Isabel nascera sem compaixão. Viera ao mundo nua, crua. Abrupta que nem um javali. Comera todos os escrúpulos desnecessários no primeiro café da manhã da existência e saíra para o mundo assim. Era uma temeridade.
Quando pequena, roubou o cofre da quermesse, tocou fogo na sacristia e deu um jeito de rasgar a batina do padre bem na hora da missa. Dizem que ele havia se metido a besta com ela. “Demorado” nos afagos paternais então ela tratou de colocar ele em seu lugar. Foi um pandemônio. O padre de ceroulas, a hóstia numa mão, o cálice na outra, as beatas desmaiando e Isabel gargalhando que nem caminhoneiro na fila da boia.

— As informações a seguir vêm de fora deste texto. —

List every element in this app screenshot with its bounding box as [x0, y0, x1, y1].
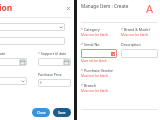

Na adolescência, fazia disputa entre seus pretendentes. Não era bonita, mas tinha carnes, por isso despertava a cobiça dos marmanjos. Isabel se vingava fazendo-os passar por uma sádica gincana exigindo que eles se beijassem. Era uma humilhação. No final, ela providenciava para que todos eles terminassem no meio da praça da cidade, sujos de lama, usando batom, e com o fiofó de fora. E ela ria de contentamento.
Aos dezoito, teve que se casar. Era lei na época e Isabel já passava do tempo. Escolheu um pobre coitado que se afeiçoara a ela desde criança e assim como naquela época, molhava as calças sempre que ela gritava com ele. Joaquim era um servo solícito. Se era feliz ninguém sabia, mas era notório que dedicava à esposa uma fidelidade canina.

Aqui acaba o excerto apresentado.